Mercaptoethanol et DTT demande d'informations

[invite27c4ff3b]

Salut j'ai plusieurs questions sur le Mercaptoethanol et le DTT :

1)Quelle est la différence entre les deux ?

2)Durant le western blot si on oublie d'en mettre dans le buffer de lyse et dans le sample buffer, quelle en est la conséquence pour la migration ?

3)A quoi servent ces deux produits, j'ai pu lire qu'ils servaient soit à protéger contre les dégats d'oxydoreduction soit pour dénaturer les pont disulfure, est-ce vrai ? Si oui de quoi dépendent ces deux propriétés, ont elle lieu en même temps ou dépendent t-elles de la concentration en BMEM/DTT ? Parfois ils demandent d'en mettre dans certains buffer de réaction enzymatique, mais si ca dénature comment ca se fait qu'on veuille en mettre ?

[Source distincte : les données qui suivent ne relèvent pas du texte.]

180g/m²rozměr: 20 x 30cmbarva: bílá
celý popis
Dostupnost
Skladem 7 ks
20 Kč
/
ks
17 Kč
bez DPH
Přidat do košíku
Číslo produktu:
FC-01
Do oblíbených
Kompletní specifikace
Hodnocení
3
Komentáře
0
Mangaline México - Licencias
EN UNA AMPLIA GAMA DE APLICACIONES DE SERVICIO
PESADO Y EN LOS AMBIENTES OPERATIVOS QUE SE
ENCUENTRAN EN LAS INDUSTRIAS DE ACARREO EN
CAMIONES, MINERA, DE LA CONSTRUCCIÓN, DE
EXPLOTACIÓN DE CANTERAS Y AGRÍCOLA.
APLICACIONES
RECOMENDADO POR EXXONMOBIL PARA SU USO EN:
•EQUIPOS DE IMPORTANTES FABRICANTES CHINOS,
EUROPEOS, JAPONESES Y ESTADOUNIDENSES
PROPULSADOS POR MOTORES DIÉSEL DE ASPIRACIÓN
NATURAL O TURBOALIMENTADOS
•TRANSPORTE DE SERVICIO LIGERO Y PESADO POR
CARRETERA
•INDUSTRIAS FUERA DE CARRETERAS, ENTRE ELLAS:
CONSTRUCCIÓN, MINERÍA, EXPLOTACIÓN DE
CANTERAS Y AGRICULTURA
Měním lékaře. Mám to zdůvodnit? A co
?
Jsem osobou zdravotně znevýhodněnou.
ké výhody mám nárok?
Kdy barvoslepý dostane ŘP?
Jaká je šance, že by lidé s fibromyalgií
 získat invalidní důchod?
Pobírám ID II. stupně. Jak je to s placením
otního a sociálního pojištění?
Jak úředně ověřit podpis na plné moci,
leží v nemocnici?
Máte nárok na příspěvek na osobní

4)Pourquoi à chaque fois ils disent qu'il faut les ajouter juste avant l'utilisation (ADD JUST BEFORE USE) ? Si on les rajoute dans la solution stock et qu'on la conserve à 4°C et qu'on l'utilise une semaine après est-ce que c'est gênant ? Pourquoi ?

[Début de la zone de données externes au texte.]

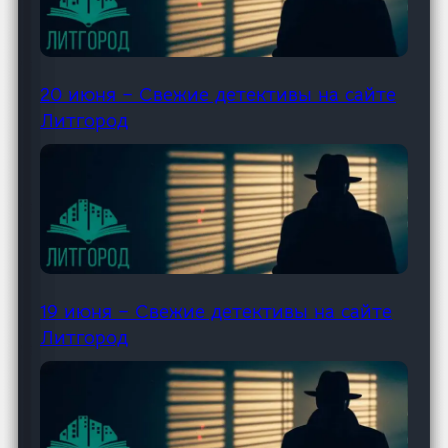
20 июня – Свежие детективы на сайте
Литгород
19 июня – Свежие детективы на сайте
Литгород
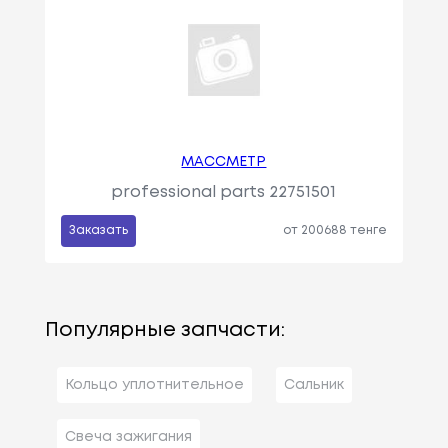
МАССМЕТР
professional parts 22751501
Заказать
от 200688 тенге
Популярные запчасти:
Кольцо уплотнительное
Сальник
Свеча зажигания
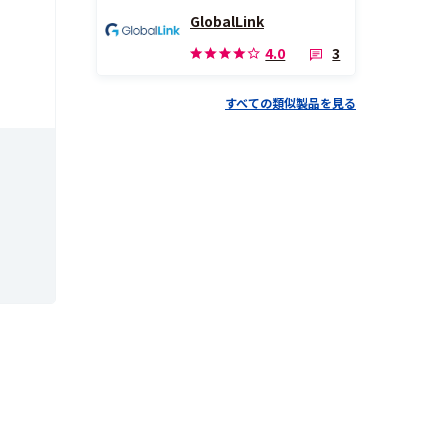
GlobalLink
3
4.0
すべての類似製品を見る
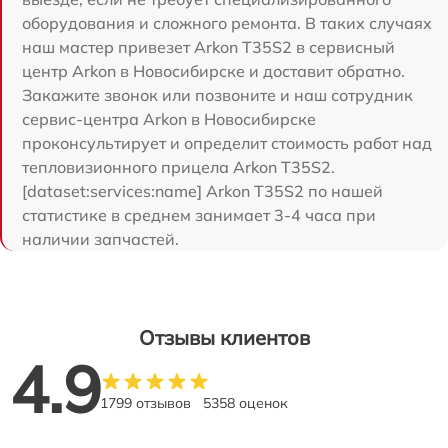
оборудования и сложного ремонта. В таких случаях
наш мастер привезет Arkon T35S2 в сервисный
центр Arkon в Новосибирске и доставит обратно.
Закажите звонок или позвоните и наш сотрудник
сервис-центра Arkon в Новосибирске
проконсультирует и определит стоимость работ над
тепловизионного прицела Arkon T35S2.
[dataset:services:name] Arkon T35S2 по нашей
статистике в среднем занимает 3-4 часа при
наличии запчастей.
Отзывы клиентов
4.9
1799 отзывов
5358 оценок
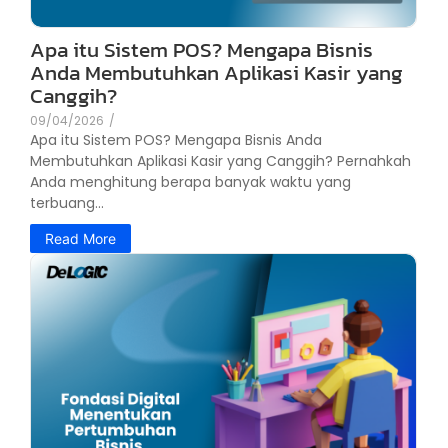
Apa itu Sistem POS? Mengapa Bisnis
Anda Membutuhkan Aplikasi Kasir yang
Canggih?
09/04/2026
/
Apa itu Sistem POS? Mengapa Bisnis Anda
Membutuhkan Aplikasi Kasir yang Canggih? Pernahkah
Anda menghitung berapa banyak waktu yang
terbuang...
Read More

Voilà merci je n'arrive à trouver aucune réponse à ces questions sur internet !
-----

[invitee4e79868]

Bonjour,

1) La différence entre beta-mercapto et DTT? A part l'odeur? Le mode d'action est le même, vu qu'ils ont tout les deux au moins une fonction thiol.
2) En fait, certaine migration se font sans beta ou DTT. Tout dépends de ce que l'on cherche à voir. Une partie de la réponse est dans la 3)
3) Comme tu l'as dits, il y a deux actions : protection contre l'oxydation et réduction des ponts dissulfure. Les deux composés servent surtout à protéger l'oxydation des cystéines, mais également, en biochimie, à réduire les ponts dissulfure. Et voilà la grande différence entre beta et DTT. Il faut deux molécules de beta pour réduire un pont dissulfure, contre une seule pour le DTT. Ces réactions consomment le produit, et pour une action efficace, il vaut mieux en avoir en excès. Dernier point, dans les réactions enzymatiques, c'est surtout le rôle protecteur de l'oxydation qui est recherché, les enzymes n'ayant pas forcément des ponts dissulfures (ou pas en relation avec l'activité enzymatique elle même).
Je rebascule sur la 2) : la réduction des ponts dissulfure va détruire des complexes protéiques (structure quaternaire), libérer des sous-unités (structure tertiaire) et généralement déplié la protéine (structure secondaire). Les protéines vont donc "grandir", et ainsi, la protéine aura un poids moléculaire plus proche de la théorie (calculer par ordinateur suivant sa composition en AA). Prenons le cas de l'insuline, par exemple : deux chaines d'AA reliés par des ponts dissulfure, plus des ponts dissulfure intra-chaine. Sans beta, on observe une petite protéine. avec beta, les deux chaines sont séparées, donc deux très petites protéines (ou peptides suivant les avis )

4) pour celle là, je ne sais pas trop. En mode logique, il est probable que ces composés perdent de leur activité lorsqu"ils ne sont pas très concentré. Mais je n'en suis pas sur.

[TanguyE]

Pour le DTT, il est instable en solution aqueuse car sensible à l'oxydation par l'oxygène de l'air. C'est pourquoi, une fois dilué, il faut le conserver congelé et l'ajouter au dernier moment au tampon.